Republican Representative John McHugh of New York, the leading minority member on the House Armed Services Committee, said the decision “turns warfare into lawfare and could place lives at risk.”
His supporters often style Obama as a Constitutional scholar and authority. As a candidate and now President, he has been quick to defend and uphold the authority of courts and the Rule of Law when he agreed with their decisions. The rubber really meets the road now that one of their opinions has gone against him.
It may be that the Administration’s somewhat passive stance in this case may have been a kind of “no contest” plea on their part; a desire to feel out the Judicial Branch’s position on detainees before applying their own preferences to construct official policy on the matter. It is suggestive that the Justice Department’s only reaction to yesterday’s ruling was to deem it under review with no immediate plans for appeal.
We may only hope they realize this decision holds an unseen benefit for them. By holding that Guantanamo is not unique from a legal perspective, the courts do much to deflate Republican charges that the President is using it as a political football and populist scapegoat at the expense of U.S. security and valid legal precepts.
Instead, by universalizing the rights granted to Gitmo detainees across all U.S. detainees, the courts imply it is policies granting the Executive Branch rights to hold prisoners indefinitely without trial and unilaterally decide who among them represent a legitimate threat to the United States that represent clear and present danger to civil liberties and Constitutional balance of powers.

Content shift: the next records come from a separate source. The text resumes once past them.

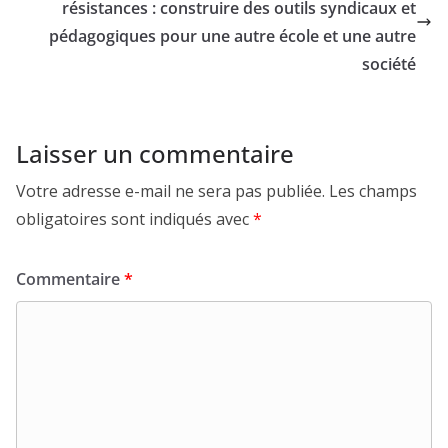
résistances : construire des outils syndicaux et
pédagogiques pour une autre école et une autre
société
Laisser un commentaire
Votre adresse e-mail ne sera pas publiée.
Les champs
obligatoires sont indiqués avec
*
Commentaire
*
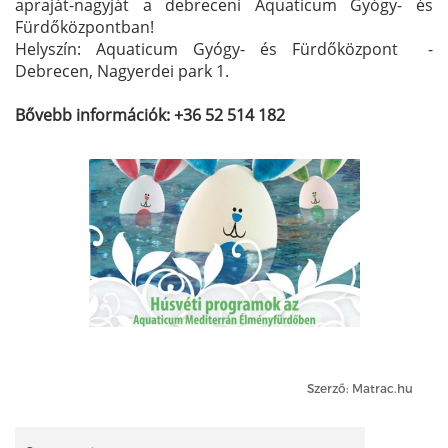
apraját-nagyját a debreceni Aquaticum Gyógy- és
Fürdőközpontban!
Helyszín: Aquaticum Gyógy- és Fürdőközpont -
Debrecen, Nagyerdei park 1.
Bővebb információk: +36 52 514 182
Szerző: Matrac.hu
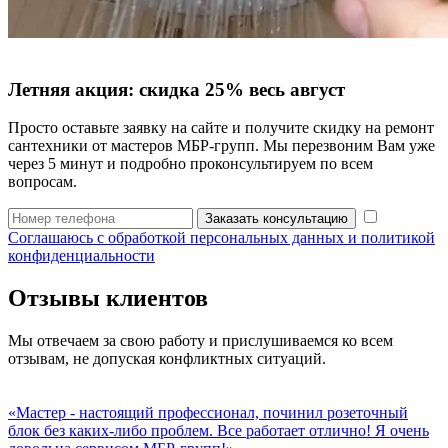
Летняя акция:
скидка 25%
весь август
Просто оставьте заявку на сайте и получите скидку на ремонт
сантехники от мастеров МБР-групп. Мы перезвоним Вам уже
через 5 минут и подробно проконсультируем по всем
вопросам.
Заказать консультацию
Соглашаюсь с обработкой персональных данных и политикой
конфиденциальности
Отзывы клиентов
Мы отвечаем за свою работу и прислушиваемся ко всем
отзывам, не допуская конфликтных ситуаций.
«Мастер - настоящий профессионал, починил розеточный
блок без каких-либо проблем. Все работает отлично! Я очень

Those grumbling against liberal, activist judges should know Judge Bates was one of the first federal judges appointed to the bench by George W. Bush back in 2001. He is an Army veteran and former career Justice Department official. He has presided over several high-profile cases in his eight year career, sometimes siding with the government and sometimes ruling against it.
Furthermore, another decision issued from the same courthouse by a different judge may also be cheering to the Obama Administration. U.S. District Judge Richard Leon declined to discharge Hedi Hammamy of Tusisia, despite his incarceration for seven years at Guantanamo Bay, because the government provided overwhelming evidence that he supported terrorism and would represent a major security risk if released.
If such precedent now stands at Guantanamo, then there seems little reason to believe that Bagram could not serve as a high-security facility for America’s most dangerous detainees, as the Obama Administration apparently desires, even if those detainees are subject to basic habeas corpus.
Standing with the Bush Administration on Bagram may not have been the most brilliant move by Obama’s Justice Department. Let us hope they are smart enough to see the victory within the defeat this ruling provided them as a result.